Un autre maire parmi ceux qui ont impulsé l’idée de consultations locales sur la Constitution est le maire Jorge Sharp (CS) de Valparaíso. Il souligne qu’il a été démontré avec les mobilisations que le changement constitutionnel est une priorité pour les citoyens, « la question que l’on peut se poser est, qui doit avoir le pouvoir constitutionnel et la réponse à cette question est : le peuple du Chili.

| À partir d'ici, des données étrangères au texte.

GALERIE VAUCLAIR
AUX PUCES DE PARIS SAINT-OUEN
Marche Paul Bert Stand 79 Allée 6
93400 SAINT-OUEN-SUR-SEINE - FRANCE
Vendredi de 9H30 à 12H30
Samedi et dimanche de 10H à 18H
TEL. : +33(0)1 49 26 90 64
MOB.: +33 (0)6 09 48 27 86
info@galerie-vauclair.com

Il faut que ce soit le peuple qui trouve les réponses pour dessiner les contours d’un nouveau pays et non pas ceux qui sont en place depuis toujours et qui ont noué un pacte entre les élites politiques et économiques ».

Une idée qui ne suscite pas une adhésion unanime au sein du monde politique, bien que dans l’opposition il y ait un consensus à propos de la nécessité d’une nouvelle Constitution. Le mécanisme et les participants du processus constituant représentent un enjeu interne. Dans les partis situés au centre de l’échiquier politique ou les partis liés au Parti de l’Ordre, il a été proposé d’inclure les parlementaires et un groupe représentatif de citoyens pour former une assemblée constituante.

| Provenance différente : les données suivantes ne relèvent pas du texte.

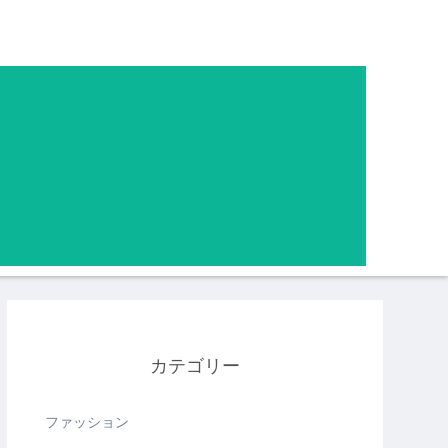
カテゴリー
ファッション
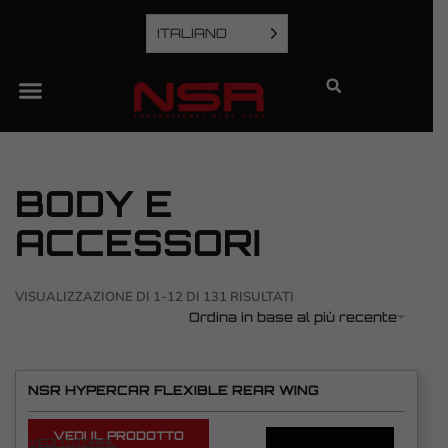
ITALIANO
BODY E
ACCESSORI
VISUALIZZAZIONE DI 1-12 DI 131 RISULTATI
Ordina in base al più recente
NSR HYPERCAR FLEXIBLE REAR WING
VEDI IL PRODOTTO
VEDI TUTORIAL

Le maire Sharp explique que le processus constituant ne peut mettre personne à l’écart, « si un maire, un député, un conseiller municipal, ou bien un fonctionnaire veut jouer un rôle dans ce processus constituant, il devra avoir les mêmes possibilités qu’un dirigeant du conseil de voisins, une académicienne, un dirigeant de petits commerçants, parents ou des parents d’élèves. Il ne devrait pas avoir de vétos dans le processus, dans la mesure où les représentants ont été élus démocratiquement par les citoyens ».

Maintenir le modèle

Une des principales critiques des maires quant à la position du gouvernement est le manque de volonté de dialogue pour des changements constitutionnels. Le maire d’Independencia, Gonzalo Durán, dit « soit le gouvernement ne comprend pas, soit il n’a pas la volonté de sortir d’une structure dogmatique, dans le domaine économique et de la place des citoyens. Il continue à insister à opposer les revendications sociales à la Constitution, alors qu’elles font partie d’un même processus ».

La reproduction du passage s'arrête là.